■ How to complete this task
Each line of the data below that contains "every" must be copied.

(Entries taken from a collection)

####################

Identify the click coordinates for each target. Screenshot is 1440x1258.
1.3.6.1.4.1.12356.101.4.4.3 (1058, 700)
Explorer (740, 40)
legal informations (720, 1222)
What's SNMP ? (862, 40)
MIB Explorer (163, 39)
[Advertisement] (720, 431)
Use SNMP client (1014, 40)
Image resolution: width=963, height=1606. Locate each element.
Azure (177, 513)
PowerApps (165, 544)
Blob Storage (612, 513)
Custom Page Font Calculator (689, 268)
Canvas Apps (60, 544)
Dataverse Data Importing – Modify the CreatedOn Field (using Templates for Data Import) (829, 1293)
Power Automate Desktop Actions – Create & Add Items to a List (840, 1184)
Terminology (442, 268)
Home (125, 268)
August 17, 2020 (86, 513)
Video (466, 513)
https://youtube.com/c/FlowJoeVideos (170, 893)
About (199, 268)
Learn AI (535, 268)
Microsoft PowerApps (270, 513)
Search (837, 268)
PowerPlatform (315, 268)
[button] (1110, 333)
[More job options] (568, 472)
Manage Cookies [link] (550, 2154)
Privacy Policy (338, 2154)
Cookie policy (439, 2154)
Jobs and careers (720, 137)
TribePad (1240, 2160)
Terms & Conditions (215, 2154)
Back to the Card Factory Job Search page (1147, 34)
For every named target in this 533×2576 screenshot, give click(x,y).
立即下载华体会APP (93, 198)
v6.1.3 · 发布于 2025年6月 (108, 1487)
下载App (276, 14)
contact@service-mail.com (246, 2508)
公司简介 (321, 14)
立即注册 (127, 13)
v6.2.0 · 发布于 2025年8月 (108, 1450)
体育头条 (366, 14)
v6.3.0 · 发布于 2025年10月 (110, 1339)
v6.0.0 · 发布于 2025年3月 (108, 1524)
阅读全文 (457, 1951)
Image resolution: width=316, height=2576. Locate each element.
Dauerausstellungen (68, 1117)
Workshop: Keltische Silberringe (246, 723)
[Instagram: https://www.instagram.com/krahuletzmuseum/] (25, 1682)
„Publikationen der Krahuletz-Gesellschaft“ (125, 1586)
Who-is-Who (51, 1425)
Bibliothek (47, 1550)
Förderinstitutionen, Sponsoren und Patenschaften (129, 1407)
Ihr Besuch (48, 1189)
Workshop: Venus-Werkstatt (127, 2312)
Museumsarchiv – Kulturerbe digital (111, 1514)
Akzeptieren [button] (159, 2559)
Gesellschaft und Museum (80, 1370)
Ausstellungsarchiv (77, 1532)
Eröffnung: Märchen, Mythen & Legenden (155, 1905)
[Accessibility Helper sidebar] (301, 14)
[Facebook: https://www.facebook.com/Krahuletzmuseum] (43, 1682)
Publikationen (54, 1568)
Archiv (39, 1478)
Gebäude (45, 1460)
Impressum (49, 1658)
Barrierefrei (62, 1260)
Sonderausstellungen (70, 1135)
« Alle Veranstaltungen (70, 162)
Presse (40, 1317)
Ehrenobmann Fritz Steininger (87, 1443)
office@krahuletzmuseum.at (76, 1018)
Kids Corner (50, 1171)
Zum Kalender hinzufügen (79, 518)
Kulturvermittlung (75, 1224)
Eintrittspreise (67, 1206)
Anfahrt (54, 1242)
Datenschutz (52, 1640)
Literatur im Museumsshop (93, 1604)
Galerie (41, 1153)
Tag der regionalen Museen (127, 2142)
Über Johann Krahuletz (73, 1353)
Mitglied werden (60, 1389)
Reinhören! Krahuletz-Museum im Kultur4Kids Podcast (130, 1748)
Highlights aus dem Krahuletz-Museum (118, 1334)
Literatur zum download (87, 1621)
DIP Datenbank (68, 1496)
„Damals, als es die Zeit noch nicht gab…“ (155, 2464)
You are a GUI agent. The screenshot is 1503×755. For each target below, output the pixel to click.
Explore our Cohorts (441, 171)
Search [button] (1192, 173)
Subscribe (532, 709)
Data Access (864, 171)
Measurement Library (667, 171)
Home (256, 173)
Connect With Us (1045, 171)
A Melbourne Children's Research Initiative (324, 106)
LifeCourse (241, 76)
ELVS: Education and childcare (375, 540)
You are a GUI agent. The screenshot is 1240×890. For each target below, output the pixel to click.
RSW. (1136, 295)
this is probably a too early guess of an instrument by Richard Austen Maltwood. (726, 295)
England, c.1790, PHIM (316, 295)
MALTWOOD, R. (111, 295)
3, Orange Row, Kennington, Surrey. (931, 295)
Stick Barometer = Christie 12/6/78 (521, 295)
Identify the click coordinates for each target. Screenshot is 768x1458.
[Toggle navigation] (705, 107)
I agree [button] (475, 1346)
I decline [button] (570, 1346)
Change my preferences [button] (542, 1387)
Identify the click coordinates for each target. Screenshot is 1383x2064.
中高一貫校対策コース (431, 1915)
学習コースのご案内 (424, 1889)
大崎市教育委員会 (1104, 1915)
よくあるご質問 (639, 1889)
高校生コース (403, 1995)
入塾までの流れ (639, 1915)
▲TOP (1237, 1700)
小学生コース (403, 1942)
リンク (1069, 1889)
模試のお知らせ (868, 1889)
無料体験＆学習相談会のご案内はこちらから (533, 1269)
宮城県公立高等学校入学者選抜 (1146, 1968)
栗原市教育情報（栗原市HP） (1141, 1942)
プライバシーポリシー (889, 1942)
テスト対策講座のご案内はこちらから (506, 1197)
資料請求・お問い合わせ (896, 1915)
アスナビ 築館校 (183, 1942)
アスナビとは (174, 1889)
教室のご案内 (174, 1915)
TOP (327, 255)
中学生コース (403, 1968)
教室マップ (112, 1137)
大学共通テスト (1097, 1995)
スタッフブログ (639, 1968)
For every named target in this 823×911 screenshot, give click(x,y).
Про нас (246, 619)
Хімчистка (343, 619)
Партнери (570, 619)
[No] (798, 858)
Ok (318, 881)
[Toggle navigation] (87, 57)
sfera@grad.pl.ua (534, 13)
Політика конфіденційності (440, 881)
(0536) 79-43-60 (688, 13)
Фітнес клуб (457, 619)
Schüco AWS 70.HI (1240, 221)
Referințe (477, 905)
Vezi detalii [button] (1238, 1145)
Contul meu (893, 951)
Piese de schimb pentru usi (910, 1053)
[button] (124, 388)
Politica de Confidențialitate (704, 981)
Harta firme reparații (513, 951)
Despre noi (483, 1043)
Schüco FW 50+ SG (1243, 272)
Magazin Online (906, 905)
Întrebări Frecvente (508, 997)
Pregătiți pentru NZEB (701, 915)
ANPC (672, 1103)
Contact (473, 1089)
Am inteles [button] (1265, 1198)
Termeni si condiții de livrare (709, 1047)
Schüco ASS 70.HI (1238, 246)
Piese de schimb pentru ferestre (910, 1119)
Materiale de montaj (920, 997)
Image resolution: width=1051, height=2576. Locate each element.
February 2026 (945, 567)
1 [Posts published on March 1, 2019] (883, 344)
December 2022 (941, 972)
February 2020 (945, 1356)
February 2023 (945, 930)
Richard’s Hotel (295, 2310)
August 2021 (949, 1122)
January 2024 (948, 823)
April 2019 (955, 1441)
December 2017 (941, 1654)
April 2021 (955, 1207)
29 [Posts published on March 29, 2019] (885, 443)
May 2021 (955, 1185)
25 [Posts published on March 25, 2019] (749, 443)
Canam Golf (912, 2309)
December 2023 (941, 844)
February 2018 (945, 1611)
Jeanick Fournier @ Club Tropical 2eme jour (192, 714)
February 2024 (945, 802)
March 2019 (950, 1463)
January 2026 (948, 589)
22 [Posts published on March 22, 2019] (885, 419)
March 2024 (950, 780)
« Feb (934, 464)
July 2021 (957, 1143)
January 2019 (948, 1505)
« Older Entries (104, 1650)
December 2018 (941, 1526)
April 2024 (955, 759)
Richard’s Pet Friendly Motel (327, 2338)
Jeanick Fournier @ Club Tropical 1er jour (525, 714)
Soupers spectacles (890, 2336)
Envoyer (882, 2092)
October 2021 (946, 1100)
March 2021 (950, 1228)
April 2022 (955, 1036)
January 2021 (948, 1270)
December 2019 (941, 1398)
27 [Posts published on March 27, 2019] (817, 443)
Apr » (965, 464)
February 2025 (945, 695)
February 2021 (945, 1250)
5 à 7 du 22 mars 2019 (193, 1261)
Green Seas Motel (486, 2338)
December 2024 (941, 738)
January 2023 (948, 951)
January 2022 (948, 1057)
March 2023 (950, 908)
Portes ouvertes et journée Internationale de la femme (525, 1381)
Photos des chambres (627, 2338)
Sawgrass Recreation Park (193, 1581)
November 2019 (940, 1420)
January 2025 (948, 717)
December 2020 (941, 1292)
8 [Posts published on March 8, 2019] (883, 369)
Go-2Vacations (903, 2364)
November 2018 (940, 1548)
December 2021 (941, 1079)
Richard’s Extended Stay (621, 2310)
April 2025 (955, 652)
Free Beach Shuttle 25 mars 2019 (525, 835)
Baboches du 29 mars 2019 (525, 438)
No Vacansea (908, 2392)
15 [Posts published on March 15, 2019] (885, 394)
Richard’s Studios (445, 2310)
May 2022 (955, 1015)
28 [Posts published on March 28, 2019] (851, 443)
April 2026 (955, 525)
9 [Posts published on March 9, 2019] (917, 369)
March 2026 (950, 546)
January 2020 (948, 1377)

####################

■ Solved exercise
For every named target in this 533×2576 screenshot, give click(x,y).
For every named target in this 823×911 screenshot, give click(x,y).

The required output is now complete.